A co zrobić, żeby nie musieć siedzieć w telefonie na plaży i bawić się w obróbkę i publikowanie? Oczywiście zaplanować publikacje wcześniej, najwygodniej na komputerze. Hootsuite czy Publer pozwolą nam publikować naraz w kilku miejscach, zadbają o hasztagi – a w wersji płatnej nawet dodadzą później komentarz do opublikowanej treści czy z pomocą AI napiszą opis do filmu.

A skoro o tworzeniu opisów mowa… W tym też pozwólmy się wyręczyć. Rytr, Jasper czy po prostu ChatGPT zrobią je zachęcająco, a w razie potrzeby Smodin może jeszcze coś dla nas streścić czy sparafrazować.

No i te zdjęcia…

Kto by się nie chciał móc pochwalić wizytą w jakimś ciekawym miejscu albo wakacyjną opalenizną? Po powrocie też nie zaszkodzi, aby sztuczna inteligencja nam w tym pomogła. Wycięcie czegoś z tła? Nie trzeba umiejętności graficznych, wystarczy Remove.bg. Zdjęcie byłoby ładniejsze bez tej latarni, kabla czy przypadkowego turysty? Skutecznie pozbędziemy się ich dzięki Magic Eraser. Albo ClipDrop – on wyręczy nas także w wycięciu z tła, zmianie oświetlenia i nie tylko.

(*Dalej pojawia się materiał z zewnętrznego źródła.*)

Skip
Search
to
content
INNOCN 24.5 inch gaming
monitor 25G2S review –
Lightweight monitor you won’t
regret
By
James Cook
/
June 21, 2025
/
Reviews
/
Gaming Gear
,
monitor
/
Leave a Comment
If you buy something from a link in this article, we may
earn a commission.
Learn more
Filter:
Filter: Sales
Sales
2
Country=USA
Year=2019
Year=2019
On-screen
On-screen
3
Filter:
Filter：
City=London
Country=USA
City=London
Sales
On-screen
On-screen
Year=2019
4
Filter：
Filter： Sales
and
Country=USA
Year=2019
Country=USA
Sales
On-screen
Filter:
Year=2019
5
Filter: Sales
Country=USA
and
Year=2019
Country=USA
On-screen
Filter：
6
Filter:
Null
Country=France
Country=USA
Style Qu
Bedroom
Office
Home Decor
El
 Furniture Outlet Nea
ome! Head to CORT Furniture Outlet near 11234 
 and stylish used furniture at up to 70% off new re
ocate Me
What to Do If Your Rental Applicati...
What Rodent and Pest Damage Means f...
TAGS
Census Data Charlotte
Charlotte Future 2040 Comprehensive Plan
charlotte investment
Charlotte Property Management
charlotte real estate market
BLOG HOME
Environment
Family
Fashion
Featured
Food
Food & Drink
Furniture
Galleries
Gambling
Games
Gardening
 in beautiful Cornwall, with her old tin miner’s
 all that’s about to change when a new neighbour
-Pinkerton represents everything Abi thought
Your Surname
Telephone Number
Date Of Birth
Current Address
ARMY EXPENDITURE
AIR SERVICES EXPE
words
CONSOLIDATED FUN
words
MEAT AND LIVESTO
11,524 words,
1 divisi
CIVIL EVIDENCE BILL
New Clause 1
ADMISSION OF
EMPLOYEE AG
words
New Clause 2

Obraz powiększymy w Imglarger. I jeszcze – co jest chyba jednym z moich faworytów odnośnie do zdjęć sprzed lat – możemy je automatycznie pokolorować. Narzędzie Palette.fm potrafi wywołać uśmiech u naszych bliskich, których stare fotografie tym sposobem ożyją.

Na koniec

Jeszcze jedna metoda, żeby w wakacje zaoszczędzić na czasie. Nie szukajmy, nie traćmy energii na przegrzebywanie wyników z Google czy pytanie znajomych. Istnieją miejsca, które z góry odpowiadają na nasze pytania. Zbierają liczne narzędzia w jeden zbiór.

Chcę podpisać PDF, obrócić go, wyciąć strony? Narzędzie do tego na pewno znajdzie się na PDF Candy.

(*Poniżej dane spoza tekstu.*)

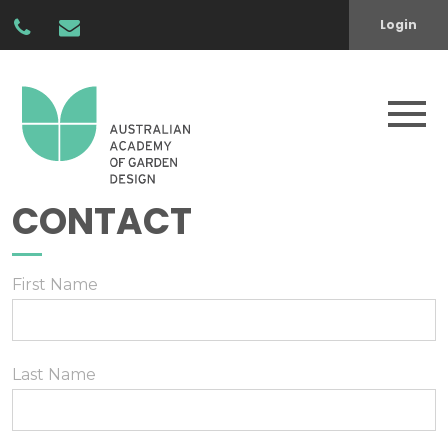
Login
CONTACT
First Name
Last Name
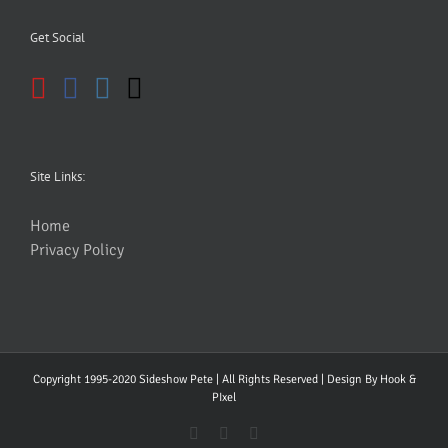
Get Social
Site Links:
Home
Privacy Policy
Copyright 1995-2020 Sideshow Pete | All Rights Reserved | Design By
Hook &
PIxel
YouTube
Facebook
Instagram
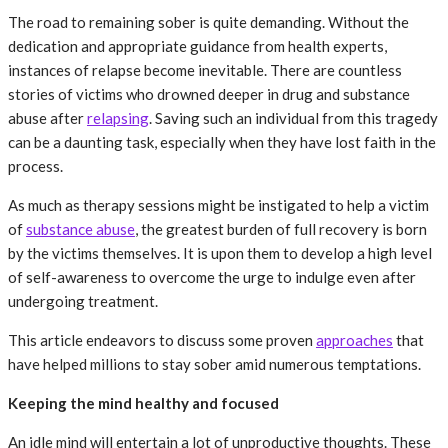
The road to remaining sober is quite demanding. Without the
dedication and appropriate guidance from health experts,
instances of relapse become inevitable. There are countless
stories of victims who drowned deeper in drug and substance
abuse after
relapsing
. Saving such an individual from this tragedy
can be a daunting task, especially when they have lost faith in the
process.
As much as therapy sessions might be instigated to help a victim
of
substance abuse
, the greatest burden of full recovery is born
by the victims themselves. It is upon them to develop a high level
of self-awareness to overcome the urge to indulge even after
undergoing treatment.
This article endeavors to discuss some proven
approaches
that
have helped millions to stay sober amid numerous temptations.
Keeping the mind healthy and focused
An idle mind will entertain a lot of unproductive thoughts. These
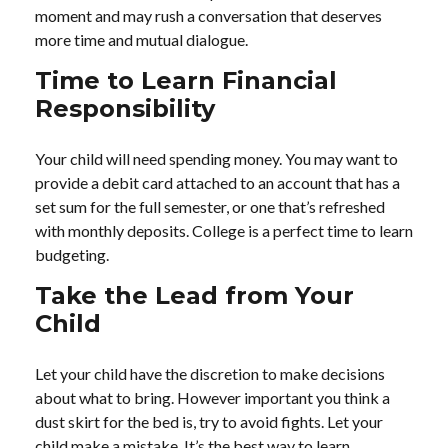
moment and may rush a conversation that deserves
more time and mutual dialogue.
Time to Learn Financial
Responsibility
Your child will need spending money. You may want to
provide a debit card attached to an account that has a
set sum for the full semester, or one that’s refreshed
with monthly deposits. College is a perfect time to learn
budgeting.
Take the Lead from Your
Child
Let your child have the discretion to make decisions
about what to bring. However important you think a
dust skirt for the bed is, try to avoid fights. Let your
child make a mistake. It’s the best way to learn.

Chcę zmienić format jednego pliku na drugi? Z .avi na .mpg albo z .pdf na .doc? Ułatwi do CloudConvert – w dodatku nie będziemy ściągać podejrzanych konwerterów, nieraz zawierających wirusy.

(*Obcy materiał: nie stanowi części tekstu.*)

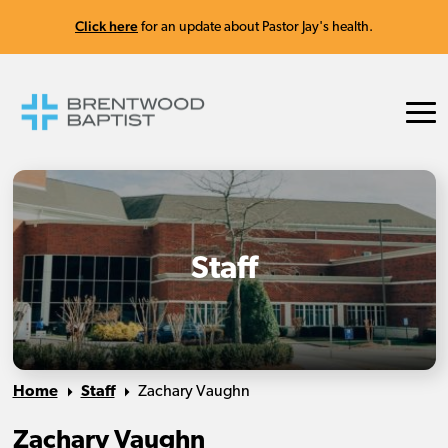
Click here
for an update about Pastor Jay's health.
Staff
Home
Staff
Zachary Vaughn
Zachary Vaughn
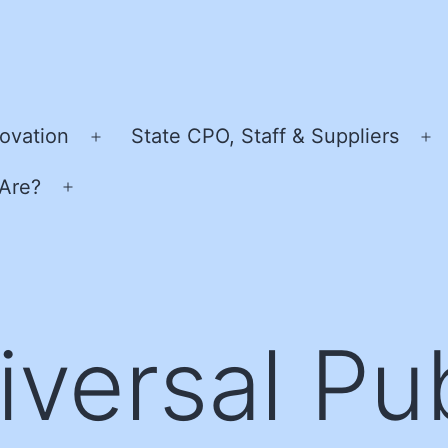
ovation
State CPO, Staff & Suppliers
Open
O
menu
m
Are?
Open
menu
iversal Pub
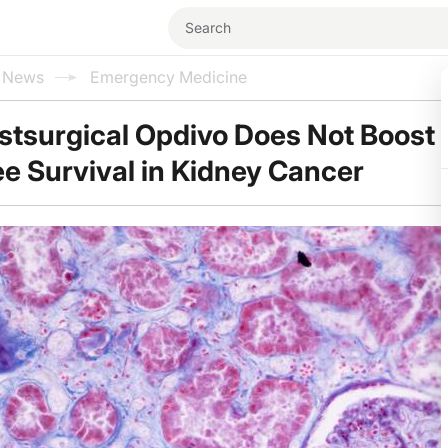
l News
Emergency Medicine
stsurgical Opdivo Does Not Boost
e Survival in Kidney Cancer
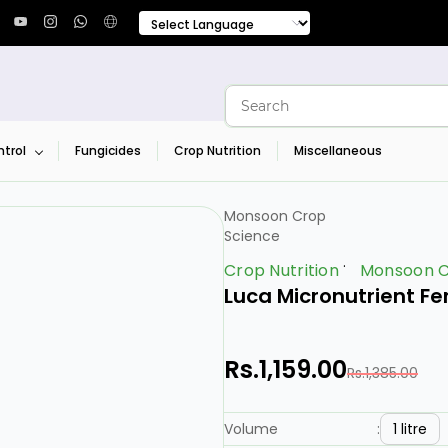
trol
Fungicides
Crop Nutrition
Miscellaneous
Monsoon Crop
Science
Crop Nutrition
Monsoon C
Luca Micronutrient Fe
Rs.1,159.00
Rs.1,385.00
1 litre
Volume
:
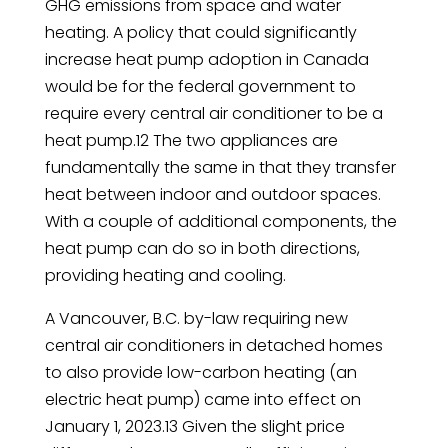
GHG emissions from space and water
heating. A policy that could significantly
increase heat pump adoption in Canada
would be for the federal government to
require every central air conditioner to be a
heat pump.12 The two appliances are
fundamentally the same in that they transfer
heat between indoor and outdoor spaces.
With a couple of additional components, the
heat pump can do so in both directions,
providing heating and cooling.
A Vancouver, B.C. by-law requiring new
central air conditioners in detached homes
to also provide low-carbon heating (an
electric heat pump) came into effect on
January 1, 2023.13 Given the slight price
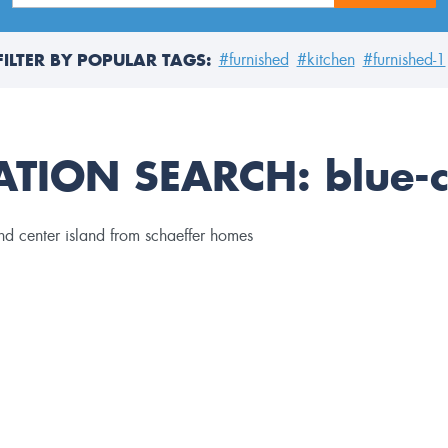
FILTER BY POPULAR TAGS:
#furnished
#kitchen
#furnished-1
ATION SEARCH:
blue-c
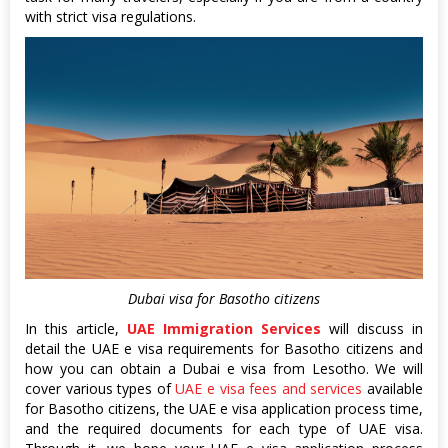
with strict visa regulations.
Dubai visa for Basotho citizens
In this article,
UAE Immigration Services
will discuss in
detail the UAE e visa requirements for Basotho citizens and
how you can obtain a Dubai e visa from Lesotho. We will
cover various types of
UAE e visa fees and services
available
for Basotho citizens, the UAE e visa application process time,
and the required documents for each type of UAE visa.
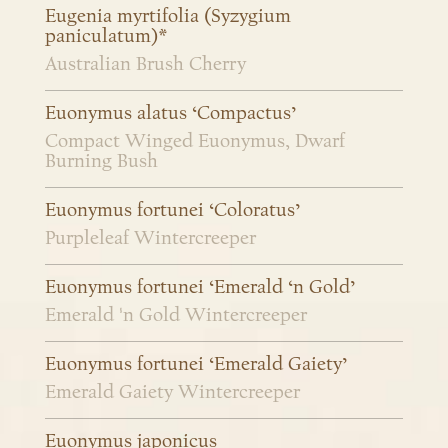
Eugenia myrtifolia (Syzygium
paniculatum)*
Australian Brush Cherry
Euonymus alatus ‘Compactus’
Compact Winged Euonymus, Dwarf
Burning Bush
Euonymus fortunei ‘Coloratus’
Purpleleaf Wintercreeper
Euonymus fortunei ‘Emerald ‘n Gold’
Emerald 'n Gold Wintercreeper
Euonymus fortunei ‘Emerald Gaiety’
Emerald Gaiety Wintercreeper
Euonymus japonicus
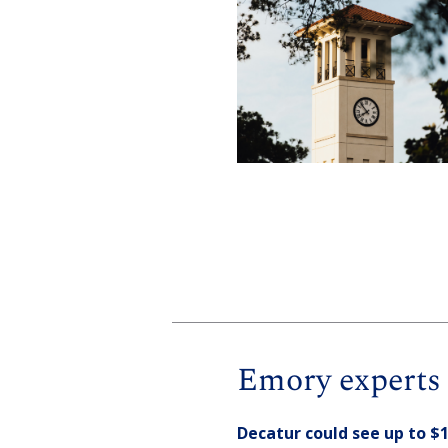
Emory experts 
Decatur could see up to $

Chcę ściągnąć jednym ruchem na komputer Spotify, antywirus i przeglądarkę Firefox? Pewnie! Załatwi to Ninite.

Chcę znaleźć darmową alternatywę dla innego popularnego i płatnego narzędzia? Na przykład coś jak Photoshop albo coś jak Word? Odpowiedź brzmi: Opensourcealternative.to.

Albo 123apps czy TinyWow – tam znajdziemy setki narzędzi ułatwiających nam automatyzację i oszczędzających czas. Ten czas, który przyda się nam teraz na wypoczynek. Zachęcam do samodzielnej zabawy i odkrycia możliwości, na które pewnie sam, tworząc ten artykuł, nie wpadłem.